It’s sad for Brad but not that bad
I can be quite sympathetic about many things but – and please help me out here with a bit of support – surely I can’t be the only man who did not entirely feel a gush, or even a trickle of pity, on reading that the actor Brad Pitt once suffered from depression.
I tried, I really did, to put myself in his shoes. You know them, they’re expensive designer ones and there are lots of them. All very clean.
I tried to imagine what would drive the unfeasibly handsome, unimaginably wealthy actor to despair. Does he wake up on a morning unable to remember whether it’s flaky Gwyneth Paltrow (dumped), gorgeous Jennifer Aniston (divorced) or Hollyrexic Angelina Jolie (still married) who is bringing his breakfast to bed?

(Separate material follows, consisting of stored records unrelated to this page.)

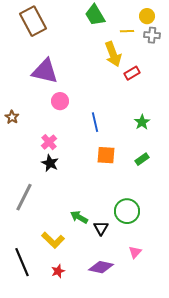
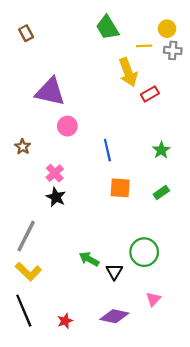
brown rectangle: (33, 21) -> (26, 33), moved, size x0.5
brown star: (12, 117) -> (23, 147), moved
yellow L-shape: (53, 240) -> (28, 272), moved

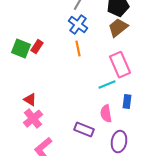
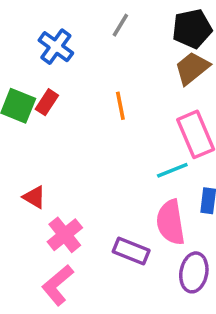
blue cross: (78, 25) -> (56, 47), moved
pink semicircle: (106, 114) -> (171, 222), size x1.4
pink cross: (33, 119) -> (65, 235), moved

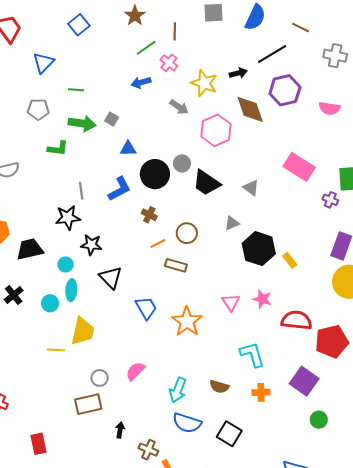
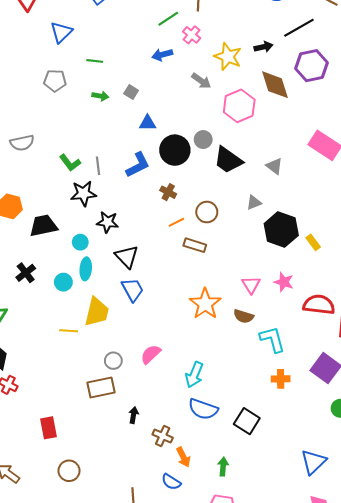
green arrow: (82, 123) -> (100, 96), size x0.6
green L-shape: (58, 148) -> (70, 163), moved, turned 45
blue trapezoid: (146, 308) -> (133, 290), moved
brown semicircle: (219, 387) -> (244, 316), moved

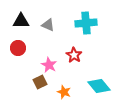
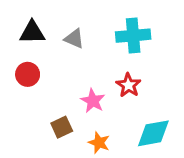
red star: (74, 55) -> (128, 85), moved
pink star: (49, 65) -> (93, 101), moved
cyan diamond: (99, 86) -> (153, 133), turned -60

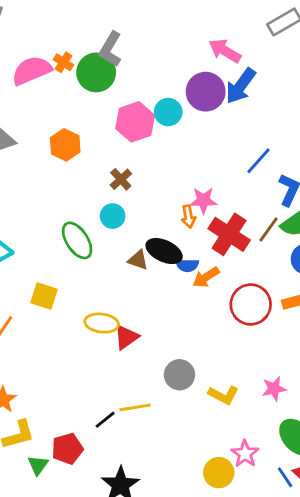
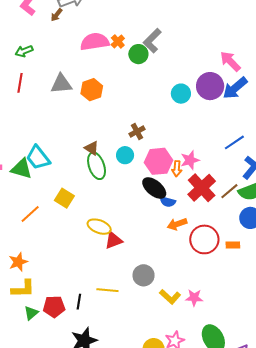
green circle: (96, 72) -> (138, 54), size x0.7
pink hexagon: (135, 122) -> (159, 161), moved
orange hexagon: (65, 145) -> (92, 90), moved
pink star: (203, 200) -> (190, 160), turned -30
brown triangle: (138, 260) -> (92, 148), moved
orange arrow: (206, 277) -> (177, 224), moved
pink star: (274, 389) -> (194, 298), moved
black line: (105, 420) -> (79, 302), moved, turned -56

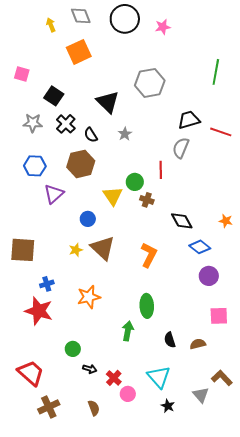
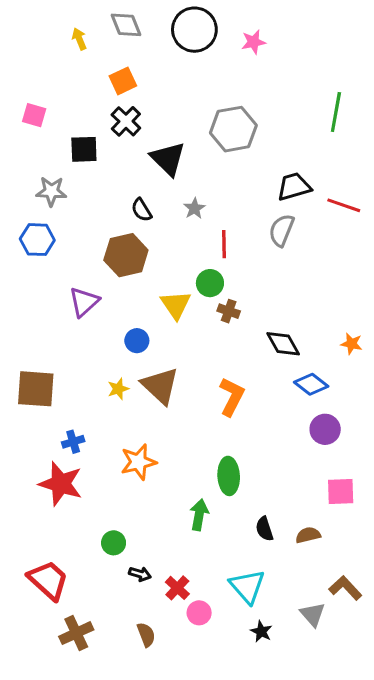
orange square: (79, 52) -> (123, 81), size x0.7
black square: (54, 96) -> (84, 149), turned -36
black cross: (66, 124) -> (126, 121), moved
blue hexagon: (35, 166) -> (37, 240), moved
red line: (161, 170) -> (224, 244), moved

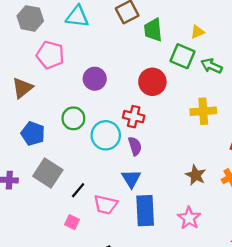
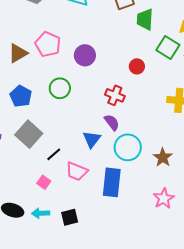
pink pentagon: (50, 55) -> (48, 44), moved
red circle: (152, 82) -> (137, 66), size x0.6
cyan circle: (106, 135) -> (128, 147), moved
purple semicircle: (135, 146) -> (112, 122), turned -30
blue triangle: (131, 179) -> (92, 139), moved
pink star: (189, 218) -> (164, 198), moved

Is he tormented by the sheer number of noughts on the end of his film contacts? Does he have problems remembering the names of all the children the Brangelina household has gathered and bred over their years together?

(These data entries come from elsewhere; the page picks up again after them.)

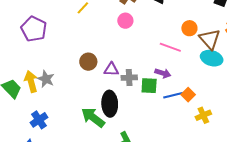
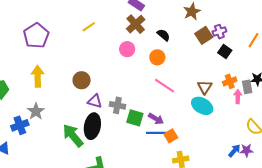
orange circle: (189, 28) -> (157, 57), moved
brown triangle: (210, 39) -> (205, 87), size x0.7
purple triangle: (111, 69) -> (95, 101), moved
purple arrow: (163, 73) -> (156, 119), moved
gray star: (46, 79) -> (36, 111), moved
yellow arrow: (31, 82) -> (38, 76), moved

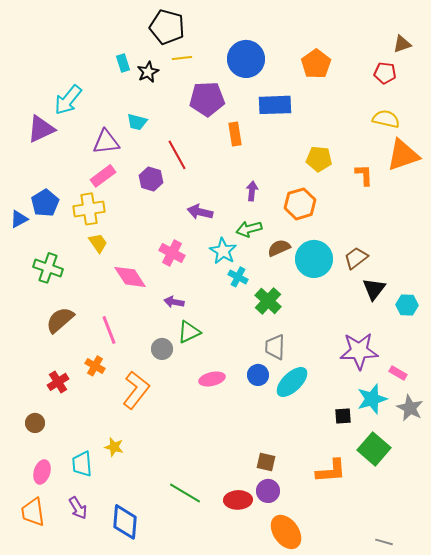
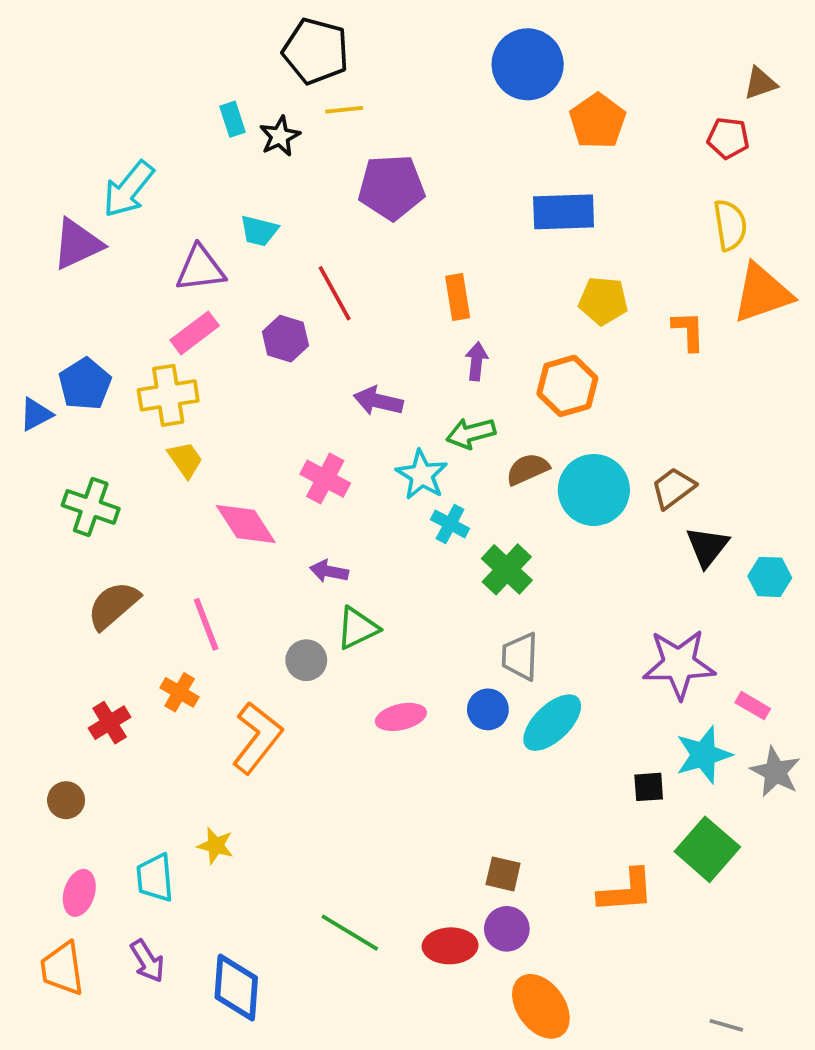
blue circle: (246, 59) -> (528, 64), moved
blue rectangle: (275, 105) -> (564, 212), moved
yellow semicircle: (386, 119) -> (730, 225), turned 68
orange rectangle: (235, 134) -> (458, 297), moved

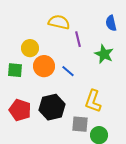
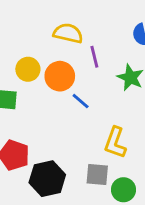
orange circle: (44, 66) -> (60, 76), moved
black hexagon: (52, 107) -> (47, 179), moved

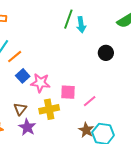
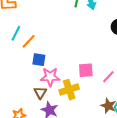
blue square: (23, 76) -> (39, 60), turned -32
pink star: (40, 83) -> (50, 77), moved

Or was he, as the London-based Rethink Mental Illness said “sending a powerful message to all who face mental illness in their lives.”

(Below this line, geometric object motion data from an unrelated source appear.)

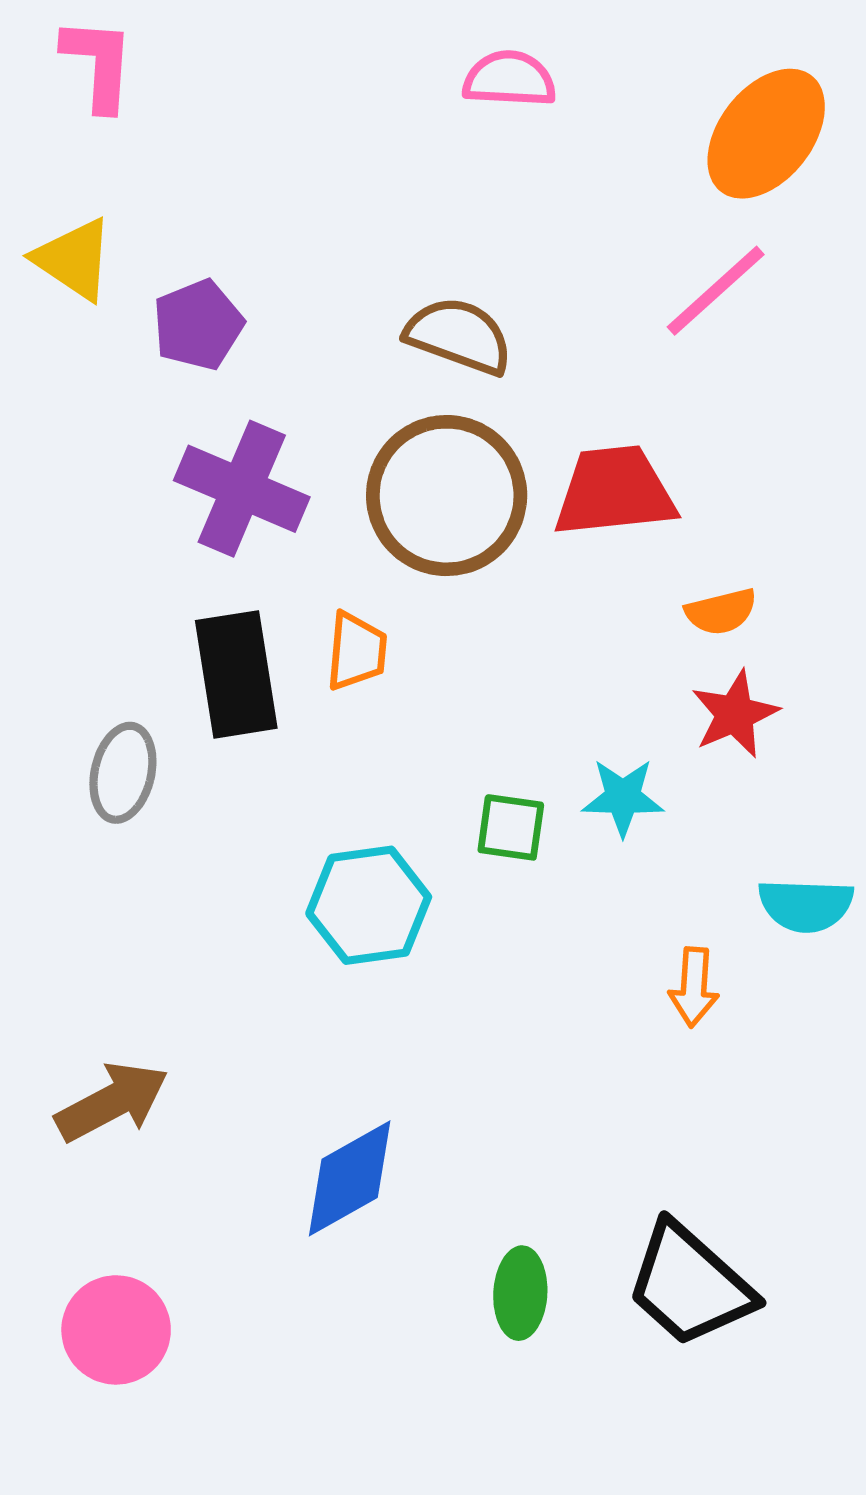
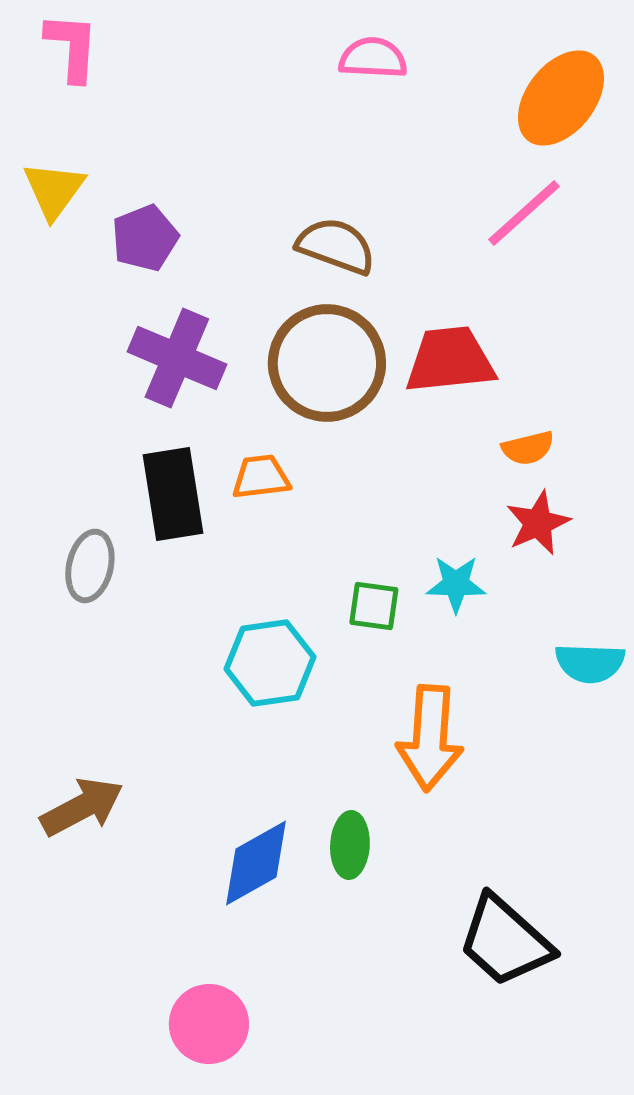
yellow triangle: (74, 259) -> (54, 190), turned 32
orange trapezoid: (356, 651) -> (261, 477), turned -102
orange arrow: (694, 987) -> (430, 738), moved, size x1.8
green ellipse: (520, 1293) -> (350, 845), moved
pink circle: (116, 1330) -> (209, 1024), moved

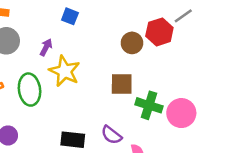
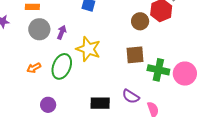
purple arrow: (46, 47) -> (62, 32), moved
green ellipse: (30, 90) -> (62, 66), turned 35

Oh, I know I’m neither showing the milk of human kindness here nor being particularly politically correct but if being rich, famous, handsome and constantly accompanied by the hottest women around makes you that depressed then try something else at the time. Empty dustbins, clean out toilets, sweep streets, do it really well then go home and tell your wife and three kids that you’ve still just been made redundant because we are, after all is said and done, all in this together.
I think a lot of stars with “depression” are actually getting a little confused. Try “I was feeling a bit fed up” or “I just felt like most other people feel a lot of the time - particularly on Monday mornings in winter when they don’t want to go to work but have to or the bills won’t get paid.” It’s not depression.
The mental Illness spokesman added “Brad Pitt’s story shows its possible to recover which will give many people renewed hope.” And so, probably, would Angelina Jolie bringing your eggs over easy to bed on a morning or a director offering a few more million dollars to enjoy yourself in a shoot ‘em up Oscar tipped part (but don’t go to the award ceremony – you’ll only get “depressed” if you don’t win or your wife wont let you eat the beefburgers).
I’m more with the recent research which revealed that ordinary people who work for 11 or more hours a day are twice as likely to suffer from major depression as those working the standard eight hour day. That’s 11 hours proper work Brad, not learning lines and getting into character whilst sitting in your luxury trailer.
Incidentally overtime leads to a 60 per cent higher risk of heart disease. Now there is something to make you (or actually me) depressed!
Depression is set to become the leading disease burden in high income countries (yes, we are still classed as one of those) by the year 2030 (I probably won’t be around then, how depressing is that?). It used to be colds and sniffles, then it was back ache, now official figures reveal that more than 40 per cent of most working days are caused by depression, anxiety and stress. Oh cheer up!